The Ugly Underbelly of the Lottery

lottery

The casting of lots for a prize has a long record in human history, including several examples in the Bible. But it was only in the 1960s that states adopted a lottery to generate revenues and cut into illegal gambling profits. Lottery officials often argue that they are a painless way for state governments to fund social safety net programs, education, veterans’ benefits, and the like.

The first modern state lotteries were launched in New Hampshire and other Northeastern states that already had larger social safety nets to bolster; they also hoped to cut into the lucrative but illegal gambling games that were then on offer. Soon the movement spread to the West, and now most states have a lottery.

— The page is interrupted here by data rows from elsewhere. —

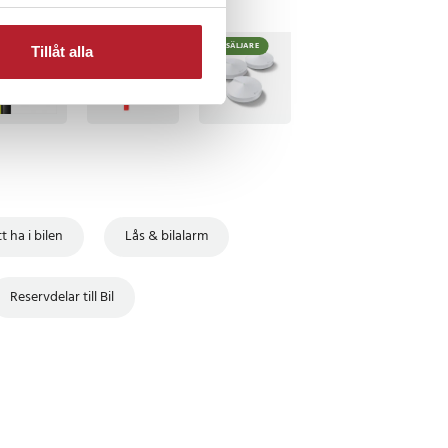
TSÄLJARE
BÄSTSÄLJARE
Tillåt alla
t ha i bilen
Lås & bilalarm
Reservdelar till Bil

Each state adopts a basic model: it legislates a monopoly; sets up a public agency or corporation to run the lottery (as opposed to licensing a private firm in return for a share of revenues); starts operations with a modest number of relatively simple games; and then, as revenues grow, progressively adds more and more games. Eventually, the industry becomes a major commercial enterprise, and its advertising is aimed at persuading specific groups to spend money.

As a result, the lottery is not only at cross-purposes with the general public interest in terms of promoting gambling, but it has an ugly underbelly that can have negative effects on the poor, on problem gamblers, and on lower-income people in general. And because it is a game of chance, it also creates the illusion that there are ways to improve one’s odds by playing more frequently or betting larger amounts; but in reality, each ticket has its own independent probability, regardless of how many tickets are bought or how much is spent on them.